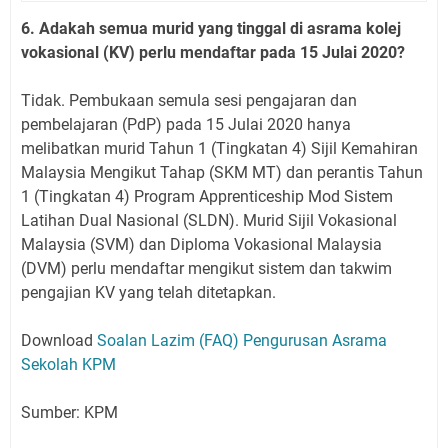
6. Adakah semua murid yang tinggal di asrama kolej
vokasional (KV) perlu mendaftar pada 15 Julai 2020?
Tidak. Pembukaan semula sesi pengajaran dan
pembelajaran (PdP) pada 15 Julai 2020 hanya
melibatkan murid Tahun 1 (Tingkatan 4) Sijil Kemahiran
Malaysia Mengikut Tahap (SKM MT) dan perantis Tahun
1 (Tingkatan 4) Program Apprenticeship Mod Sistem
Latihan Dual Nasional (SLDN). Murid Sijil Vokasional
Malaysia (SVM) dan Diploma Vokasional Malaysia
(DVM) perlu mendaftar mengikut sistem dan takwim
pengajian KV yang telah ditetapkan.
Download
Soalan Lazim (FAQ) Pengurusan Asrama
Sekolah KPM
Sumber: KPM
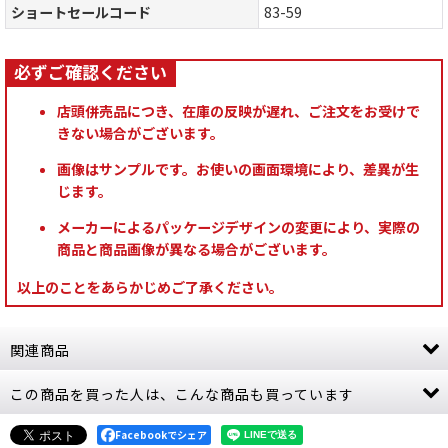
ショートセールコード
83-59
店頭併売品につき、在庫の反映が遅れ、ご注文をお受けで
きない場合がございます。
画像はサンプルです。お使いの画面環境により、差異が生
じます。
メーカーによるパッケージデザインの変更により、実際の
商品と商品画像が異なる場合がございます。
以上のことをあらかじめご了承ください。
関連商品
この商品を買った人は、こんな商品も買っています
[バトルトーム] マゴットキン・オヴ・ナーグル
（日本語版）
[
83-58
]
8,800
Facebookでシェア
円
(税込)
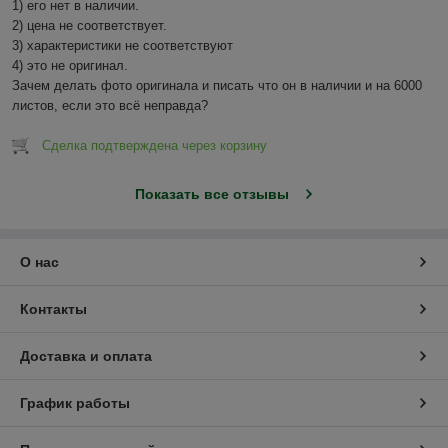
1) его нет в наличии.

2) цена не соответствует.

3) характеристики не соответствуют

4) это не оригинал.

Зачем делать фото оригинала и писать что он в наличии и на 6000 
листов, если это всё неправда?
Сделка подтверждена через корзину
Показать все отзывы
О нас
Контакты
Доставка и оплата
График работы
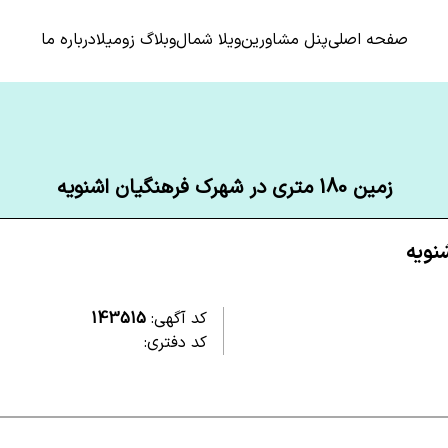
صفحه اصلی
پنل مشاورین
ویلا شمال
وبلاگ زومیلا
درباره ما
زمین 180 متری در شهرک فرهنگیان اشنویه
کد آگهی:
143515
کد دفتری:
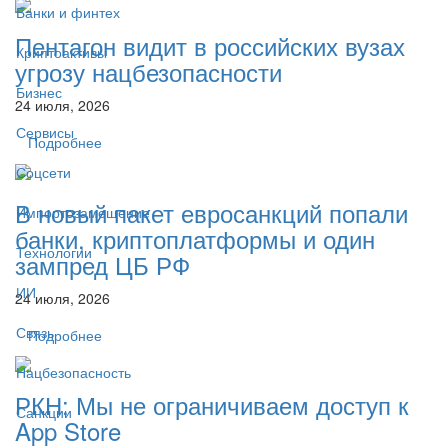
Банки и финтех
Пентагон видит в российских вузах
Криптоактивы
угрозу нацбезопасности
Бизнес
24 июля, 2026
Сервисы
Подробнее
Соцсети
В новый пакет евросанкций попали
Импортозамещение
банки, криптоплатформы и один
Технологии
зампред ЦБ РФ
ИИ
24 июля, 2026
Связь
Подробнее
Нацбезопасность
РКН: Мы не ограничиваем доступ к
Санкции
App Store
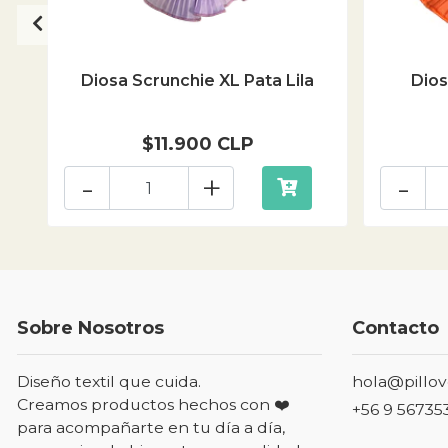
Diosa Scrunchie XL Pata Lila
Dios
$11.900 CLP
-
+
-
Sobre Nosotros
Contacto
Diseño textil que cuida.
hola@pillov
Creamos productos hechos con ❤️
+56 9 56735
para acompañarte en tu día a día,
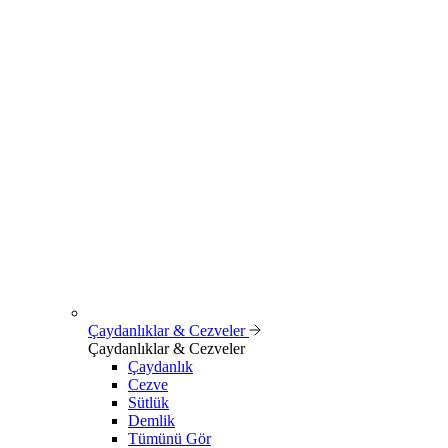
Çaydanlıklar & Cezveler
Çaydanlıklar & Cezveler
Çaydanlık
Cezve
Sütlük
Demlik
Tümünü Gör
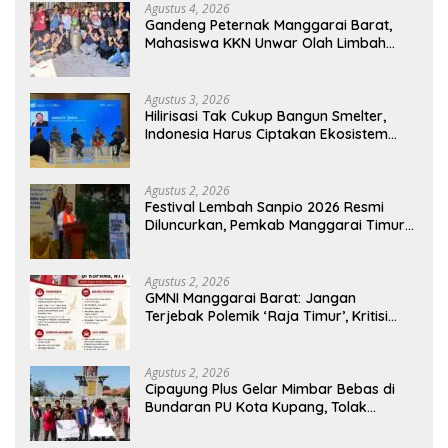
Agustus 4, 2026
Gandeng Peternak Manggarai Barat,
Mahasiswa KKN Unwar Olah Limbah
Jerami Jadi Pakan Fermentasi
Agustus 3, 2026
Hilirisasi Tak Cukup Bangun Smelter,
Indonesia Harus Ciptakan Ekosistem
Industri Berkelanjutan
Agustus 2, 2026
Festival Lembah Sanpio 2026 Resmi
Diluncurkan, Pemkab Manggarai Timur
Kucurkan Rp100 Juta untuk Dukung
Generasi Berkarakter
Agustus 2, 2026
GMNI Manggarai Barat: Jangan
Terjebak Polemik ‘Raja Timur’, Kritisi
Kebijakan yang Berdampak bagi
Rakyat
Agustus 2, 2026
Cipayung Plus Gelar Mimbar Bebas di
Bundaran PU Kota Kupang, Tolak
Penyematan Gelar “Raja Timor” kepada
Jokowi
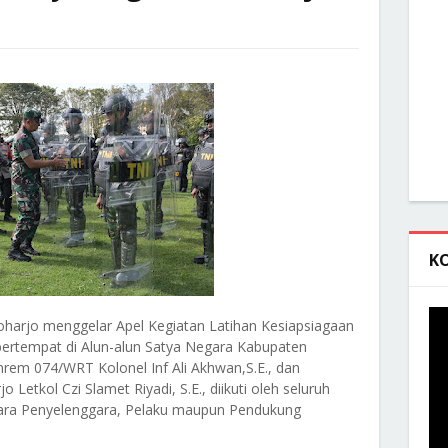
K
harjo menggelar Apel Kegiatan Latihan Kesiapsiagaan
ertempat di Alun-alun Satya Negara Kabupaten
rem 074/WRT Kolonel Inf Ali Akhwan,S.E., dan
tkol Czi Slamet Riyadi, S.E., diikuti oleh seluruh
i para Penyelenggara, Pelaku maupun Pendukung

^^^^^^^^

Write out every line of the data that holds the word "perlu".

PROBLEM SOLUTION:
vokasional (KV) perlu mendaftar pada 15 Julai 2020?
(DVM) perlu mendaftar mengikut sistem dan takwim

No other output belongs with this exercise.